Prem K. Premsrirut
B.A. University of California-Berkeley, 2001
Ph.D. Stony Brook University, 2010
10th Year MSTP; 4th Year Medical Student
Advisor: Scott Lowe, PhD
Cold Spring Harbor Laboratory
Graduate Program: Genetics
Title: Conditional Regulation of Tumor Suppressor Genes in vivo using RNA interference
Abstract:
Prem K. Premsrirut1 , Cornelius Miething1, Johannes Zuber1, Sang Yong Kim1, Gregory J. Hannon1, and Scott W. Lowe1,2
1 Cold Spring Harbor Laboratory, Cold Spring Harbor, NY 2Howard Hughes Medical Institute, Cold Spring Harbor, NY
RNA interference (RNAi) is a powerful tool for controlling gene expression in mammalian systems. To date though, the promise of regulatable RNAi transgenic mice has yet to be realized because the reproducible generation of these animals remains a significant technical limitation. By combining optimized miR30-based shRNA technology with high efficiency ES cell targeting, we developed a flexible and scalable pipeline for the rapid and reliable production of tet-regulated shRNA transgenic mice. These second-generation conditional RNAi mice contain single copy tet-regulatable shRNAs downstream of the endogenous Collagen Type 1 (ColA1) locus, allowing for spatial, temporal and reversible gene expression in mice. Using this platform, we first generated 5 novel doxycycline-regulated shRNA transgenic lines targeting the bioluminescence reporter Luciferase, pluripotency regulator Pou5f1 and the tumor suppressor genes Trp53, INK4a and ARF, each showing strong doxycycline-dependent knockdown of its target protein, without disrupting processing of endogenous miRNAs. Next, to study the role of KrasG12D
Trp53, INK4a and ARF in the maintenance of driven lung adenocarcinomas, we crossed these mice to produce quadruple transgenic mice bearing an shRNA, CCSP-rtTA (clara cell specific promoter -reverse tet-transactivator), LSL-Kras and LSL-luciferase alleles. However, owing to the slow rate and high expense of producing quadruple transgenic mice, we devised a strategy for “speedy” mouse model production. This approach entailed re-derivation of embryonic stem (ES) cells harboring the relevant alleles and subsequent generation of “mosaic” models produced by blastocyst injection. Using these RNAi mouse models, we showed that INK4a/ARF, ARF or Trp53 downregulation by RNAi cooperates with KrasG12D to accelerate lung tumorigenesis and recapitulated the phenotypes of knockout models. Additionally, we determined whether INK4a/ARF, ARF or Trp53 reactivation lead to tumor regression. Together, our work built a new platform that greatly accelerates the rate at which we can study genetic interactions and tumor maintenance genes and also identify and validate new drug targets in vivo. Our approach can be applied to build many other complex cancer models and thus may have significant implications for guiding future cancer therapies.
Publications:
(pre-MSTP publications indicated with an *)

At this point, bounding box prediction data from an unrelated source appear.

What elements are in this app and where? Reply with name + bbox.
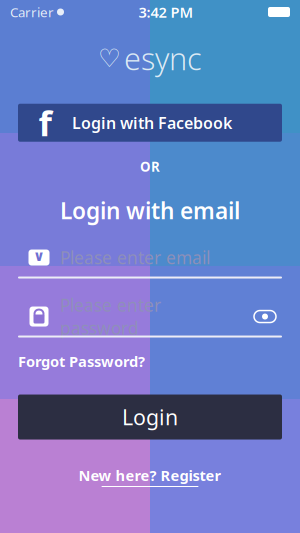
button[interactable]: Forgot Password? [18, 352, 145, 371]
staticText: Login with Facebook [72, 112, 232, 133]
staticText: OR [140, 158, 160, 175]
button[interactable]: Show password [248, 304, 282, 328]
staticText: ♡ [98, 44, 121, 73]
staticText: Forgot Password? [18, 352, 145, 371]
button[interactable]: Login [18, 394, 282, 440]
staticText: Login [122, 403, 178, 431]
staticText: 3:42 PM [138, 2, 194, 22]
staticText: Carrier [10, 3, 54, 21]
staticText: ∨ [33, 248, 45, 264]
staticText: Please enter password [60, 294, 161, 340]
staticText: Login with email [60, 195, 240, 226]
staticText: Please enter email [60, 246, 210, 269]
staticText: f [38, 100, 52, 146]
staticText: esync [124, 38, 202, 79]
button[interactable]: f [18, 104, 282, 142]
staticText: New here? Register [78, 466, 222, 485]
button[interactable]: New here? Register [78, 466, 222, 487]
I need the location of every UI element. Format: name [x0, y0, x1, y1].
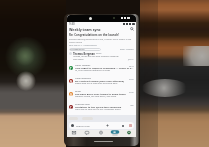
- staticText: 07:05: [129, 91, 134, 93]
- staticText: Travel Updates: [75, 64, 91, 67]
- staticText: Grant: [75, 90, 81, 93]
- staticText: Markets rallied, the new policy, and mor…: [75, 95, 117, 98]
- button[interactable]: Profile: [122, 130, 136, 137]
- button[interactable]: Spaces: [94, 130, 108, 137]
- button[interactable]: Search mail: [69, 122, 134, 129]
- staticText: Sent Tue 9:14 · 4 attachments: [69, 44, 97, 47]
- button[interactable]: Meet: [108, 130, 122, 137]
- staticText: Hi, your booking reference is ready: [75, 69, 111, 72]
- staticText: 9:30: [69, 22, 75, 26]
- button[interactable]: Nora Fitzgerald: [67, 76, 136, 89]
- staticText: 08:14: [129, 65, 134, 67]
- staticText: wrote: [96, 52, 102, 55]
- button[interactable]: Travel Updates: [67, 63, 136, 76]
- staticText: Re: Contract review (final copy attached…: [75, 79, 125, 82]
- staticText: Your flight to Lisbon is confirmed — che…: [75, 66, 134, 69]
- staticText: Yest: [130, 104, 134, 106]
- staticText: T: [70, 67, 72, 70]
- staticText: Reply · Forward: [120, 48, 134, 51]
- button[interactable]: Chat: [80, 130, 94, 137]
- button[interactable]: Mail: [67, 130, 80, 137]
- staticText: The Daily Brief: Four things to know tod…: [75, 92, 126, 95]
- staticText: N: [70, 80, 72, 83]
- staticText: Jun 14: [128, 58, 134, 61]
- staticText: Q3-roadmap.pdf: [70, 48, 85, 51]
- staticText: Re: Congratulations on the launch!: [69, 33, 119, 37]
- staticText: Thomas Bergman: [73, 52, 95, 55]
- staticText: Nora Fitzgerald: [75, 77, 91, 80]
- staticText: Charlotte Reid: [75, 103, 90, 106]
- staticText: Please give this a read over and send ba…: [75, 82, 118, 85]
- staticText: 07:52: [129, 78, 134, 80]
- staticText: Invitation to the Q3 partner showcase: [75, 105, 122, 108]
- button[interactable]: Charlotte Reid: [67, 102, 136, 115]
- button[interactable]: Thomas Bergman: [67, 51, 136, 63]
- button[interactable]: Grant: [67, 89, 136, 102]
- staticText: Search mail: [76, 124, 90, 127]
- button[interactable]: Search: [130, 27, 134, 31]
- staticText: Agreed, let me pull the final numbers to…: [73, 55, 119, 58]
- button[interactable]: Q3-roadmap.pdf: [69, 48, 101, 51]
- staticText: jennifer.lawson@northstar.io to me, Thom…: [69, 38, 134, 44]
- staticText: later today.: [73, 58, 85, 61]
- staticText: We'd love to have you at our November ev…: [75, 108, 121, 111]
- staticText: Weekly team sync: [69, 27, 101, 32]
- button[interactable]: Re: Congratulations on the launch!: [67, 32, 136, 51]
- staticText: G: [70, 93, 72, 96]
- staticText: C: [70, 106, 72, 109]
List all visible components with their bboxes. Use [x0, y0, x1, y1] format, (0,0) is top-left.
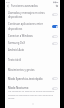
button[interactable]: Switch off [52, 35, 58, 38]
button[interactable]: Switch on [52, 25, 58, 28]
button[interactable]: Switch off [52, 13, 58, 16]
button[interactable]: Modo Speech-to-text rápido [5, 73, 60, 84]
button[interactable]: Android Auto [5, 47, 60, 53]
staticText: Conectar a Windows [8, 34, 33, 38]
button[interactable]: Movimientos y gestos [5, 67, 60, 73]
button[interactable]: Conectar a Windows [5, 33, 60, 39]
button[interactable]: Samsung DeX [5, 40, 60, 46]
button[interactable]: Switch off [52, 42, 58, 45]
staticText: Samsung DeX [8, 41, 25, 45]
button[interactable]: Texto táctil [5, 57, 60, 63]
button[interactable]: Back [6, 4, 10, 8]
staticText: ●●▬ [53, 1, 59, 3]
staticText: Android Auto [8, 48, 25, 52]
staticText: 9:41 [6, 1, 11, 4]
button[interactable]: Continuar aplicaciones entre dispositivo… [5, 20, 60, 32]
staticText: Continuar aplicaciones entre dispositivo… [8, 22, 51, 31]
button[interactable]: Search [55, 4, 59, 8]
button[interactable]: Switch off [52, 87, 58, 90]
staticText: Texto táctil [8, 58, 22, 62]
staticText: Funciones avanzadas [11, 4, 38, 8]
button[interactable]: Switch off [52, 77, 58, 80]
staticText: Llamadas y mensajes en otros dispositivo… [8, 11, 51, 19]
staticText: Modo Nocturno [8, 86, 29, 90]
button[interactable]: Llamadas y mensajes en otros dispositivo… [5, 10, 60, 19]
staticText: Modo Speech-to-text rápido [8, 77, 43, 81]
staticText: Las opciones se aplican de forma automát… [8, 90, 59, 99]
staticText: Movimientos y gestos [8, 68, 35, 72]
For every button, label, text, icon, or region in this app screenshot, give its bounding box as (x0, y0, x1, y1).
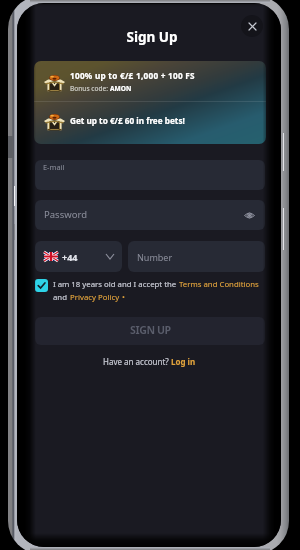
staticText: Number (137, 251, 173, 263)
button[interactable]: Log in (171, 356, 196, 367)
staticText: and (53, 292, 70, 303)
staticText: 100% up to €/£ 1,000 + 100 FS (70, 70, 195, 81)
staticText: Password (44, 208, 87, 221)
button[interactable]: Password (35, 200, 265, 230)
button[interactable]: Terms and Conditions (179, 279, 259, 290)
staticText: Have an account? (103, 356, 171, 367)
button[interactable]: 100% up to €/£ 1,000 + 100 FS (34, 61, 266, 144)
button[interactable]: I am 18 years old and I accept the terms (35, 279, 48, 292)
staticText: I am 18 years old and I accept the (53, 279, 179, 290)
staticText: E-mail (43, 162, 65, 172)
button[interactable]: Privacy Policy (70, 292, 120, 303)
button[interactable]: Number (128, 241, 265, 272)
staticText: AMON (110, 84, 132, 93)
staticText: SIGN UP (130, 323, 171, 337)
staticText: +44 (62, 251, 78, 263)
button[interactable]: Close (241, 15, 263, 37)
staticText: Bonus code: (70, 84, 110, 93)
staticText: Sign Up (20, 28, 281, 46)
button[interactable]: SIGN UP (35, 317, 265, 345)
staticText: • (120, 292, 125, 303)
button[interactable]: Country code (35, 241, 122, 272)
button[interactable]: E-mail (35, 160, 265, 190)
staticText: Get up to €/£ 60 in free bets! (70, 115, 185, 126)
button[interactable]: Show password (240, 206, 258, 224)
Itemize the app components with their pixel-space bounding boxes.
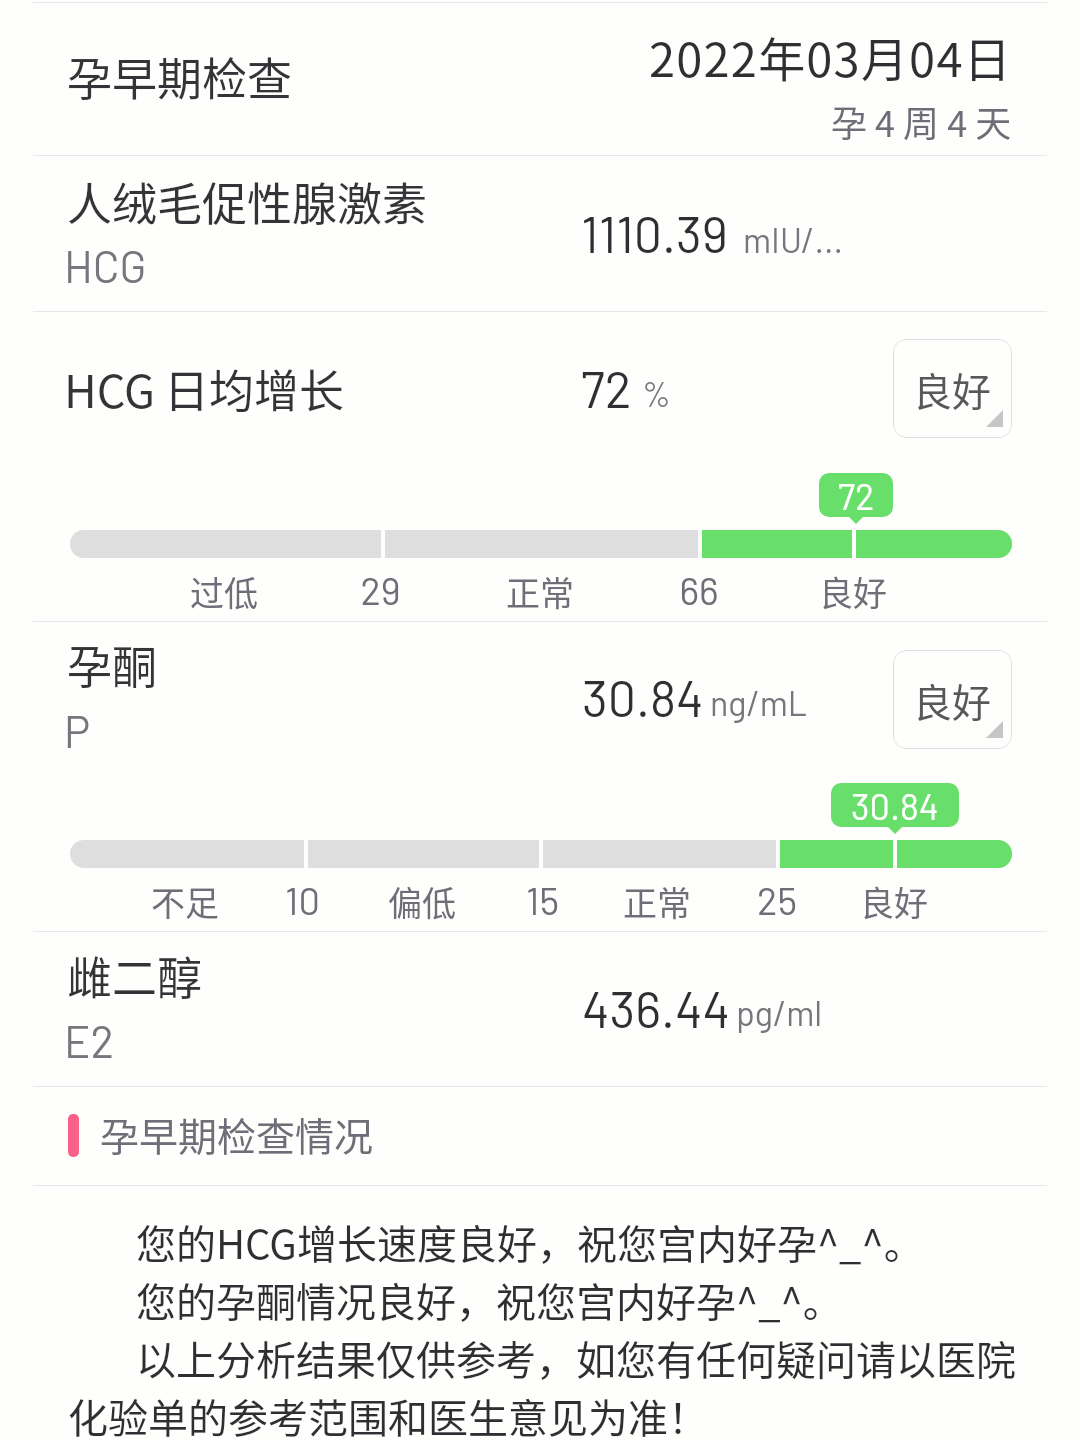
staticText: P (64, 704, 91, 757)
staticText: 以上分析结果仅供参考，如您有任何疑问请以医院化验单的参考范围和医生意见为准！ (68, 1329, 1053, 1440)
staticText: 孕 4 周 4 天 (831, 95, 1012, 147)
staticText: 良好 (913, 361, 992, 417)
staticText: 良好 (860, 877, 928, 926)
staticText: 29 (360, 567, 401, 613)
staticText: 良好 (913, 672, 992, 728)
staticText: 过低 (190, 567, 258, 616)
staticText: 72 (581, 358, 632, 418)
staticText: 66 (679, 567, 719, 613)
staticText: 良好 (819, 567, 887, 616)
staticText: 30.84 (582, 667, 704, 727)
staticText: 不足 (151, 877, 219, 926)
staticText: 孕早期检查 (67, 44, 293, 109)
staticText: 偏低 (388, 877, 456, 926)
staticText: 孕酮 (67, 632, 158, 697)
staticText: 正常 (623, 877, 691, 926)
staticText: 436.44 (582, 978, 731, 1038)
staticText: 您的孕酮情况良好，祝您宫内好孕^_^。 (68, 1271, 843, 1329)
staticText: 您的HCG增长速度良好，祝您宫内好孕^_^。 (68, 1213, 924, 1271)
staticText: % (642, 373, 671, 414)
staticText: HCG (64, 239, 147, 292)
staticText: 1110.39 (581, 203, 728, 263)
button[interactable]: 状态 良好 (893, 339, 1012, 438)
staticText: mIU/... (743, 219, 843, 260)
staticText: 2022年03月04日 (649, 22, 1012, 90)
staticText: 30.84 (851, 784, 939, 827)
button[interactable]: 状态 良好 (893, 650, 1012, 749)
staticText: ng/mL (710, 682, 808, 723)
staticText: 15 (526, 877, 559, 923)
staticText: 雌二醇 (67, 943, 203, 1008)
staticText: E2 (64, 1014, 115, 1067)
staticText: 10 (285, 877, 320, 923)
staticText: 正常 (506, 567, 574, 616)
staticText: 孕早期检查情况 (100, 1106, 374, 1162)
staticText: 人绒毛促性腺激素 (67, 169, 428, 234)
staticText: HCG 日均增长 (64, 356, 345, 421)
staticText: pg/ml (736, 992, 823, 1033)
staticText: 25 (757, 877, 797, 923)
staticText: 72 (838, 474, 875, 517)
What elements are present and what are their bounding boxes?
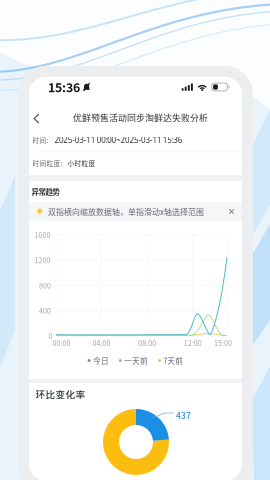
staticText: 双指横向缩放数据轴，单指滑动x轴选择范围 [48, 206, 204, 217]
staticText: 今日 [93, 355, 109, 366]
staticText: 00:00 [52, 338, 70, 348]
staticText: 0 [48, 331, 52, 341]
staticText: 400 [39, 306, 51, 316]
staticText: 时间粒度: [32, 158, 62, 168]
staticText: 1200 [34, 255, 50, 265]
staticText: 15:00 [214, 338, 232, 348]
staticText: 12:00 [184, 338, 202, 348]
staticText: 优鲜预售活动同步淘鲜达失败分析 [73, 111, 208, 124]
button[interactable]: Back [28, 108, 44, 128]
staticText: 小时粒度 [67, 158, 95, 168]
staticText: 2025-03-11 00:00~2025-03-11 15:36 [54, 135, 183, 146]
staticText: 环比变化率 [36, 387, 86, 401]
staticText: 7天前 [163, 355, 183, 366]
staticText: 异常趋势 [32, 186, 60, 197]
staticText: 15:36 [48, 78, 80, 96]
staticText: 437 [176, 409, 191, 421]
staticText: 04:00 [93, 338, 111, 348]
staticText: 08:00 [138, 338, 156, 348]
staticText: 1600 [34, 230, 50, 240]
staticText: 时间: [32, 135, 48, 145]
staticText: 800 [39, 280, 51, 291]
button[interactable]: Close tip [226, 206, 237, 217]
staticText: 一天前 [124, 355, 148, 366]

Premsrirut, P.K. et al. A rapid and scalable system for studying gene function in mice using conditional RNA interference. (2010) in submission.
*Dickins RA, McJunkin K, Hernando E, Premsrirut PK, Krizhanovsky V, Burgess DJ, Kim SY, Cordon-Cardo C, Zender L, Hannon GJ, Lowe SW. (2007). Tissue-specific and reversible RNA interference in transgenic mice. Nat Genet. 39(7):914-21. PMID: 17572676.